01/06/1995 Vlarem II
Besluit van de Vlaamse regering van 1 juni 1995 houdende algemene en sectorale bepalingen inzake milieuhygiëne (titel II van het VLAREM)
Artikel 6.2.2.3.1
§ 1
[De algemene voorwaarden voor de lozing van huishoudelijk afvalwater gelegen in het collectief te optimaliseren buitengebied luiden als volgt:
- 1°
- het te lozen afvalwater dat in zodanige hoeveelheden pathogene kiemen bevat dat het ontvangende water er gevaarlijk door kan worden besmet, moet ontsmet worden;
- 2°
- de pH van het geloosde water mag niet meer dan 9 of niet minder dan 6,5 bedragen;
- 3°
- het biochemisch zuurstofverbruik in vijf dagen bij 20 °C van het geloosde water mag volgende waarde niet overschrijden: 25 milligram zuurstofverbruik per liter;
- 4°
- in het geloosde afvalwater mag het volgende gehalte niet overschreden worden:
60 milligram per liter voor de zwevende stoffen;
- 5°
- bovendien mag het geloosde afvalwater geen stoffen bevatten van bijlage 2C, [...] [in concentraties die hoger zijn dan tien keer de indelingscriteria, vermeld in de kolom “indelingscriterium GS (gevaarlijke stoffen)” van artikel 3 van bijlage 2.3.1 van dit besluit], noch alle andere stoffen, met een gehalte dat rechtstreeks of onrechtstreeks schadelijk zou kunnen zijn voor de gezondheid van de mens, voor de flora of fauna;
- 6°
- een representatief monster van het geloosde afvalwater mag geen oliën, vetten of andere drijvende stoffen bevatten in zulke hoeveelheden dat een drijvende laag op ondubbelzinnige wijze kan vastgesteld worden; in geval van twijfel, kan dit vastgesteld worden door het monster over te gieten in een scheitrechter en door vervolgens na te gaan of twee fasen gescheiden kunnen worden.]
§ 2 [
Voor lozingen in het collectief te optimaliseren buitengebied wordt geacht aan de voorwaarden, vermeld in paragraaf 1, te zijn voldaan als het afvalwater minstens gezuiverd wordt met een individuele voorbehandelingsinstallatie, die conform de code van goede praktijk gebouwd en uitgebaat is.

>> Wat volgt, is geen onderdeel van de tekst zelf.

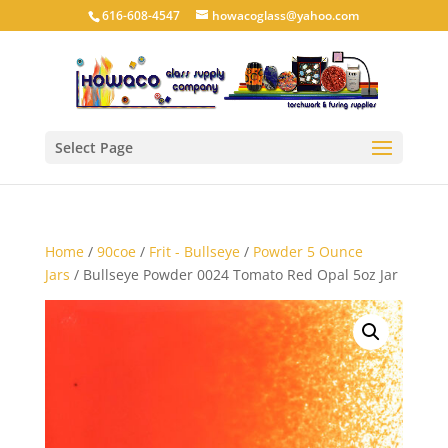
616-608-4547
howacoglass@yahoo.com
Select Page
Home
/
90coe
/
Frit - Bullseye
/
Powder 5 Ounce
Jars
/ Bullseye Powder 0024 Tomato Red Opal 5oz Jar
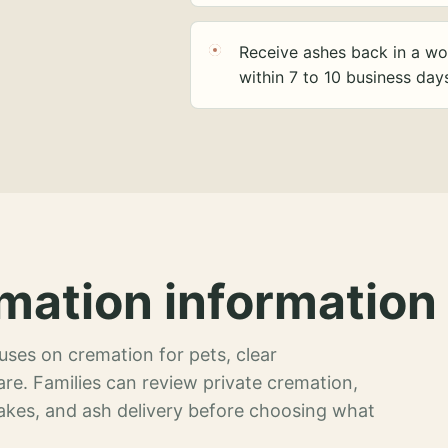
Receive ashes back in a wo
within 7 to 10 business day
mation information 
ses on cremation for pets, clear
re. Families can review private cremation,
akes, and ash delivery before choosing what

Voor het lozen van huishoudelijk afvalwater afkomstig van meer dan tien tijdelijke sanitaire installaties die geplaatst worden in openlucht bij een publiek toegankelijke inrichting, wordt het afvalwater minstens gezuiverd met een individuele behandelingsinstallatie waarvan de capaciteit is afgestemd op de aan te sluiten vuilvracht en voldoet de lozing aan de voorwaarden, vermeld in artikel 6.2.2.4.1, § 1.
]
§ 3
Indien het collectief te optimaliseren buitengebied geheel of gedeeltelijk overgaat in een collectief geoptimaliseerd buitengebied is de noodzakelijke afkoppeling van de bestaande individuele voorbehandelingsinstallatie afhankelijk van de afwateringssituatie of de aard van de toegepaste zuiveringstechnologie.]
[§ 4
Als het collectief te optimaliseren buitengebied geheel of gedeeltelijk overgaat in het collectief geoptimaliseerde buitengebied, moeten de bestaande individuele behandelingsinstallaties voor afvalwater in het veranderde gedeelte afgekoppeld worden.]
Wetshistoriek
Ingevoegd bij art. 32 B. Vl. Reg. 9 mei 2008 (B.S., 23 juni 2008), met ingang van 1 augustus 2008 (art. 34).
Wetshistoriek
§ 1 vervangen bij art. 203 B. Vl. Reg. 19 september 2008 (B.S., 27 januari 2009 (eerste uitg.)), met ingang van 1 maart 2009 (art. 227).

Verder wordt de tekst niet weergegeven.